- Episode no.: Season 8 Episode 13
- Directed by: Colin Bucksey
- Written by: Sara Hess & Liz Friedman
- Original air date: February 20, 2012

Guest appearances
- Jake Weber as Joe Reese; Rena Sofer as Marlene Reese; Karolina Wydra as Dominika Petrova-House; José Zúñiga as INS Investigator Nate Weinmann;

Episode chronology
| ← Previous "Chase" | Next → "Love Is Blind" |
- House season 8

= Man of the House (House) =

"Man of the House" is the thirteenth episode of the eighth season of House and the 168th overall. It aired on Fox on February 20, 2012. The episode marks the return of Dominika Petrova to the series for a mini-arc, and guest stars José Zúñiga as the immigration official.

==Plot==
House treats a marriage expert who collapses during a seminar. However, as the patient gets worse, so do his feelings about the institution he's an expert on. House's attention is focused on his own "marriage" when his green-card wife Dominika returns in order to prove to the immigration authorities that she and House are in a "bona fide" marriage.

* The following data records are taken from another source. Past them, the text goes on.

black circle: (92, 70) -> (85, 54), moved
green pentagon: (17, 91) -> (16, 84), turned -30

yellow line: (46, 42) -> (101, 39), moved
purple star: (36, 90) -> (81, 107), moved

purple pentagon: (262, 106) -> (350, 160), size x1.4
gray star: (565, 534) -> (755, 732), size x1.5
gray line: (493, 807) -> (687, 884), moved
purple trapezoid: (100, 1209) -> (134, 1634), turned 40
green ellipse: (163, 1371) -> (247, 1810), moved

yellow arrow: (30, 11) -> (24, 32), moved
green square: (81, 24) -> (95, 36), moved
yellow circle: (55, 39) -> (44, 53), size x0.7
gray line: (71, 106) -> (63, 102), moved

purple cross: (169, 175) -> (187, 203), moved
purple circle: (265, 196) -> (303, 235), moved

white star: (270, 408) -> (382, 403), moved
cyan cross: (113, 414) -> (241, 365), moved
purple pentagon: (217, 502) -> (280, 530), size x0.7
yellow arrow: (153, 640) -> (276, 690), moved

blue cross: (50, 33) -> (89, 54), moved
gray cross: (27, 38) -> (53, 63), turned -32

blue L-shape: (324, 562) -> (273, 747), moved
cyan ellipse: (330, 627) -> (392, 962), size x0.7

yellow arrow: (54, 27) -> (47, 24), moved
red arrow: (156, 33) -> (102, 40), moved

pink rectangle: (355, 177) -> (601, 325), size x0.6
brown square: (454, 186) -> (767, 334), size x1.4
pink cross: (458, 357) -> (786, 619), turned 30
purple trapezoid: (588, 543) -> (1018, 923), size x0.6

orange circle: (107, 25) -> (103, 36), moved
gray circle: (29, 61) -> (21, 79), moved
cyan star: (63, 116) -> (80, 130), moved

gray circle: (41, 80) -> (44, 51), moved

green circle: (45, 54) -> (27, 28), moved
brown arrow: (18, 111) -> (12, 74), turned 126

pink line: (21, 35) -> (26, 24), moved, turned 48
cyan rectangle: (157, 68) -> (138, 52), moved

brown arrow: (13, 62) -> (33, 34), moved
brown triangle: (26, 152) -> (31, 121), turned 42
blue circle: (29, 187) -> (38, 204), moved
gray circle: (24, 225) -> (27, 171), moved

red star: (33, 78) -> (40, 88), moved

Faced with jail for House and deportation for Dominika, this turns into a crash course in which both will learn a little something about love and marriage while they learn about each other. House also decides to formally appoint one of his fellows as the team leader. Final diagnosis: Silent thyroiditis secondary to polyglandular autoimmune syndrome type III.

==Reception==
The Onions AV Club gave this episode a B− rating, while Lisa Palmer of TV Fanatic gave it a 3.0/5.0 rating.